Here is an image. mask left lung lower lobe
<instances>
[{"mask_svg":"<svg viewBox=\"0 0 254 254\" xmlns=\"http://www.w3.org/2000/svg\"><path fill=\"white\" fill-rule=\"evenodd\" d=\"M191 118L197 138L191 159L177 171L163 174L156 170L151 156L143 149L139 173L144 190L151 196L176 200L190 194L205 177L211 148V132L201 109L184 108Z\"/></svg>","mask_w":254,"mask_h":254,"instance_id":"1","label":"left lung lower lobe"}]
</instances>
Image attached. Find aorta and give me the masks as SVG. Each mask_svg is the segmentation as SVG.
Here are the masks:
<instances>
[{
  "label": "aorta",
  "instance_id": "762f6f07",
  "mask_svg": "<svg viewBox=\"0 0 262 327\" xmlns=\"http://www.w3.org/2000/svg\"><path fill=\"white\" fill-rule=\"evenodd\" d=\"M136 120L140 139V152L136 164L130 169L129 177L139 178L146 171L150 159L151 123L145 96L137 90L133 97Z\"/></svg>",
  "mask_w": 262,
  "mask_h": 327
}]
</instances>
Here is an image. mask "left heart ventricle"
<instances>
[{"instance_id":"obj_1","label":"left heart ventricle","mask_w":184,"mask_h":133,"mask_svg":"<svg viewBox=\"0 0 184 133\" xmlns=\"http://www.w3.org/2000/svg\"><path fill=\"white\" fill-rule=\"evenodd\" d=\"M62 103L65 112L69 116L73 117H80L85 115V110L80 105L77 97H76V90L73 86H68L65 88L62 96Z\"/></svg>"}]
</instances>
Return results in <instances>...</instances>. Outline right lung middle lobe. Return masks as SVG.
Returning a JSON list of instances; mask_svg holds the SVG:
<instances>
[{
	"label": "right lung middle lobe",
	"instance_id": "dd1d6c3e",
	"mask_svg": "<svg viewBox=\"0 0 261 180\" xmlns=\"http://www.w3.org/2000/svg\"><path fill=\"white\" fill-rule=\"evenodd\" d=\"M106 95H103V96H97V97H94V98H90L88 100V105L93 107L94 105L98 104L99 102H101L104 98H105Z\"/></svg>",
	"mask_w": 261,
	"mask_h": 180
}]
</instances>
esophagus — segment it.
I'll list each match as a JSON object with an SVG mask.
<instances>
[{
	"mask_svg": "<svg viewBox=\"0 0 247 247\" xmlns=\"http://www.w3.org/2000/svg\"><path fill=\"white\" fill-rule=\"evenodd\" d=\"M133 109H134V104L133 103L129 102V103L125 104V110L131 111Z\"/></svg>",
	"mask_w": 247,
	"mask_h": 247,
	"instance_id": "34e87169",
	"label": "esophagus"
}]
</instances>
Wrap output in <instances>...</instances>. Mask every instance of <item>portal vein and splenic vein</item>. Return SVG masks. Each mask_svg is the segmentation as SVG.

Assignment: Write out the material above exactly and in full.

Problem solution:
Here is an image. mask left lung lower lobe
<instances>
[{"mask_svg":"<svg viewBox=\"0 0 254 254\" xmlns=\"http://www.w3.org/2000/svg\"><path fill=\"white\" fill-rule=\"evenodd\" d=\"M191 118L197 138L191 159L177 171L163 174L156 170L151 156L143 149L139 173L144 190L151 196L176 200L190 194L205 177L211 148V132L201 109L184 108Z\"/></svg>","mask_w":254,"mask_h":254,"instance_id":"1","label":"left lung lower lobe"}]
</instances>
Image attached. Find aorta and give me the masks as SVG. Each mask_svg is the segmentation as SVG.
Here are the masks:
<instances>
[{
  "label": "aorta",
  "instance_id": "762f6f07",
  "mask_svg": "<svg viewBox=\"0 0 262 327\" xmlns=\"http://www.w3.org/2000/svg\"><path fill=\"white\" fill-rule=\"evenodd\" d=\"M136 120L140 139V152L136 164L130 169L129 177L139 178L146 171L150 159L151 123L145 96L137 90L133 97Z\"/></svg>",
  "mask_w": 262,
  "mask_h": 327
}]
</instances>
Here is an image. mask "left heart ventricle"
<instances>
[{"instance_id":"obj_1","label":"left heart ventricle","mask_w":184,"mask_h":133,"mask_svg":"<svg viewBox=\"0 0 184 133\" xmlns=\"http://www.w3.org/2000/svg\"><path fill=\"white\" fill-rule=\"evenodd\" d=\"M62 103L65 112L69 116L73 117H80L85 115V110L80 105L77 97H76V90L73 86H68L65 88L62 96Z\"/></svg>"}]
</instances>
Return results in <instances>...</instances>. Outline right lung middle lobe. Return masks as SVG.
Returning a JSON list of instances; mask_svg holds the SVG:
<instances>
[{
	"label": "right lung middle lobe",
	"instance_id": "dd1d6c3e",
	"mask_svg": "<svg viewBox=\"0 0 261 180\" xmlns=\"http://www.w3.org/2000/svg\"><path fill=\"white\" fill-rule=\"evenodd\" d=\"M106 95H103V96H97V97H94V98H90L88 100V105L93 107L94 105L98 104L99 102H101L104 98H105Z\"/></svg>",
	"mask_w": 261,
	"mask_h": 180
}]
</instances>
esophagus — segment it.
I'll list each match as a JSON object with an SVG mask.
<instances>
[{
	"mask_svg": "<svg viewBox=\"0 0 247 247\" xmlns=\"http://www.w3.org/2000/svg\"><path fill=\"white\" fill-rule=\"evenodd\" d=\"M133 109H134V104L133 103L129 102V103L125 104V110L131 111Z\"/></svg>",
	"mask_w": 247,
	"mask_h": 247,
	"instance_id": "34e87169",
	"label": "esophagus"
}]
</instances>
Wrap output in <instances>...</instances>. Mask every instance of <item>portal vein and splenic vein</item>. Return SVG masks. Each mask_svg is the segmentation as SVG.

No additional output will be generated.